Qué mirar antes de decidir
Olvídate del catálogo de features. Pregunta: ¿quién mantiene esto dentro de seis meses? ¿Qué pasa si falla un viernes a las 21h? ¿Cómo medimos si ha funcionado?
Para exportadores B2B, esas tres preguntas suelen aclarar más que cualquier demo.
Si la respuesta es “ya veremos”, el proyecto aún no está listo.
Del proceso real al panel
Documentamos lo justo para que otro equipo pueda mantenerlo. Código opaco no es oficio.

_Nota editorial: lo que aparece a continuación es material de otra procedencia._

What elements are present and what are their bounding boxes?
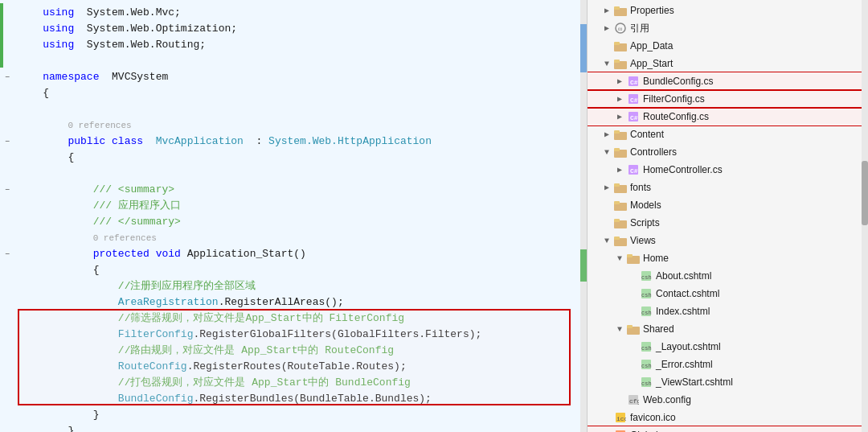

Sentamos a quien opera el día a día. Mapeamos excepciones (porque siempre hay). Luego priorizamos el mínimo que ya ahorra tiempo.
Errores que vemos cada mes
Empezar por la herramienta y no por el proceso. Copiar al competidor sin entender su margen. Medir visitas y no leads cualificados.
Un MVP útil nace del proceso que ya existe, no de una lista de features copiada de un SaaS americano.
MVP con sentido
Un MVP no es una demo a medias. Es la versión más pequeña que ya mueve una métrica de negocio.
Si no puedes decir qué deja de hacerse en Excel tras el lanzamiento, aún no hay MVP.
Cómo saber si va bien
Elige pocos números: tiempo de respuesta, conversiones, errores evitados, coste por lead, uptime. Nada de cuadros con 40 métricas.
Revisa el embudo completo. Un buen trabajo en Lanzar un producto digital mvp se nota en operaciones, no solo en la home.
Cuando toque ejecutar, revisa aplicaciones a medida o cuéntanos el caso: preferimos un brief corto a una propuesta hinchada.